Assigned task>
What to return is the tail of the data, from the line that contains "Criminalística (115, 1467)" down to the last line, copied exactly.

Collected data
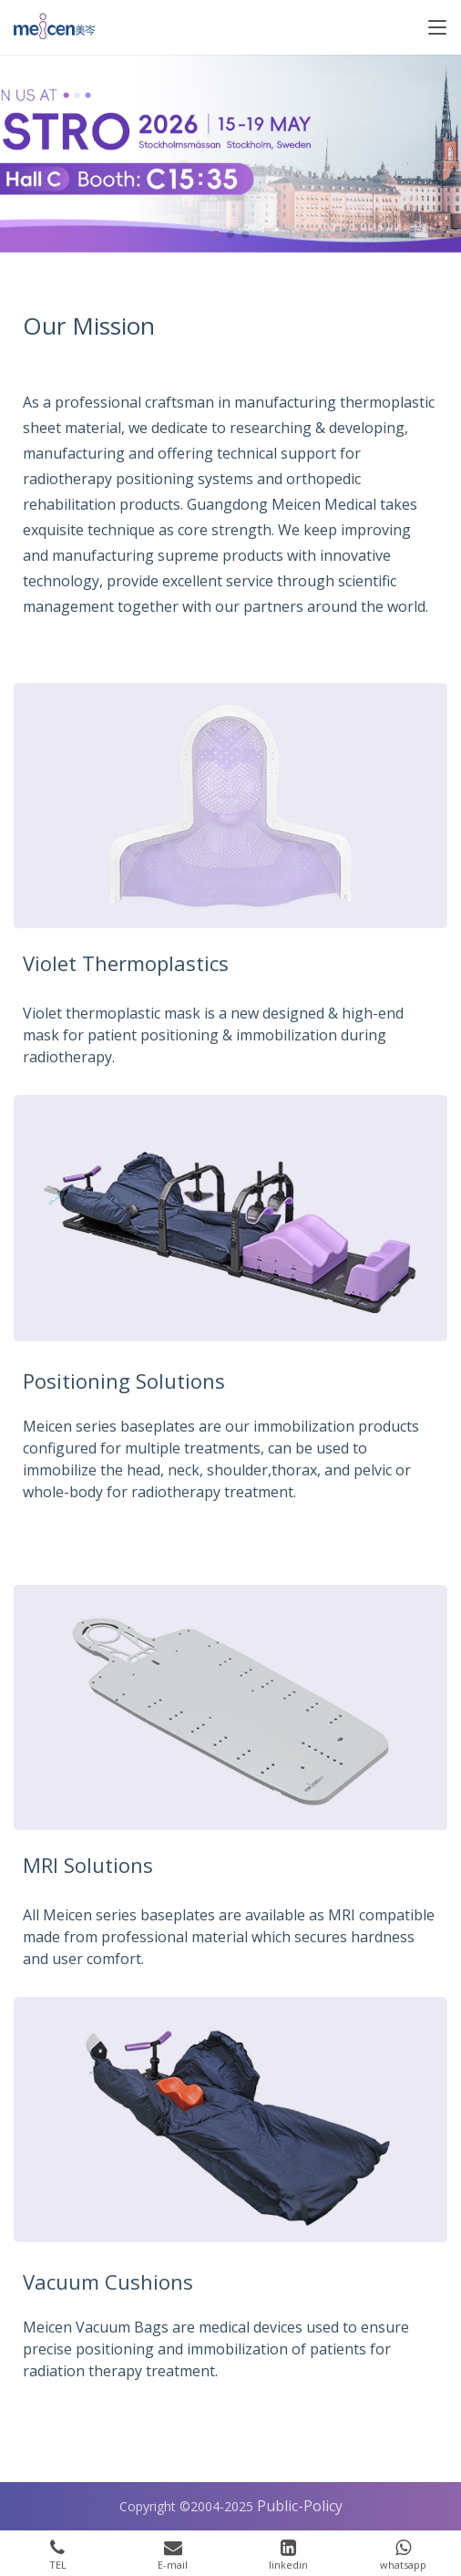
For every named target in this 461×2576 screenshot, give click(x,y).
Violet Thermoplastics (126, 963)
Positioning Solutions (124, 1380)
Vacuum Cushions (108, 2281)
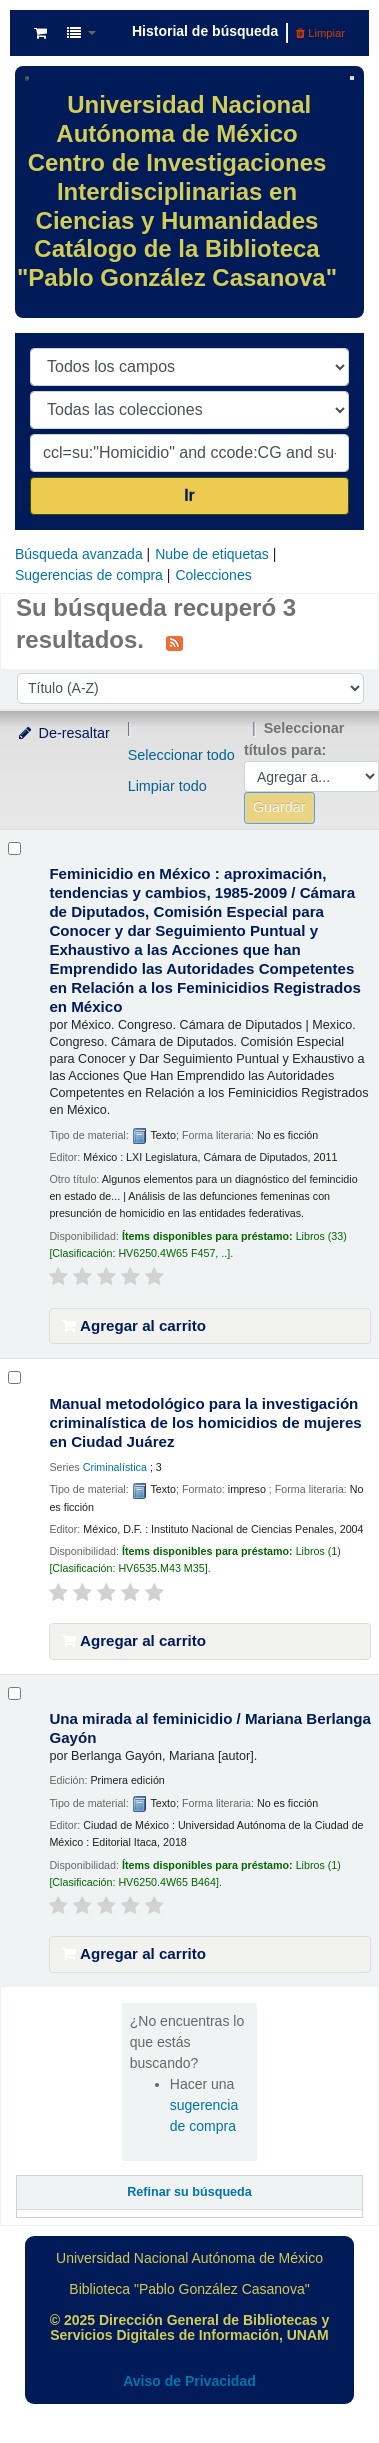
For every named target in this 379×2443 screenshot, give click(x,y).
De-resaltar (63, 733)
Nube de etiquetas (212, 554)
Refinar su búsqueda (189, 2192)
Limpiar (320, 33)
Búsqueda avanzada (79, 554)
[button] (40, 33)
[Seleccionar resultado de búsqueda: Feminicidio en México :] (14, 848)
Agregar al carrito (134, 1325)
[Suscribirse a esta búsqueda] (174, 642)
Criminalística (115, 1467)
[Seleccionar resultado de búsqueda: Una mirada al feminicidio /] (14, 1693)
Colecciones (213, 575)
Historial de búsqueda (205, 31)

Answer space>
Criminalística (115, 1467)
[Seleccionar resultado de búsqueda: Una mirada al feminicidio /] (14, 1693)
Colecciones (213, 575)
Historial de búsqueda (205, 31)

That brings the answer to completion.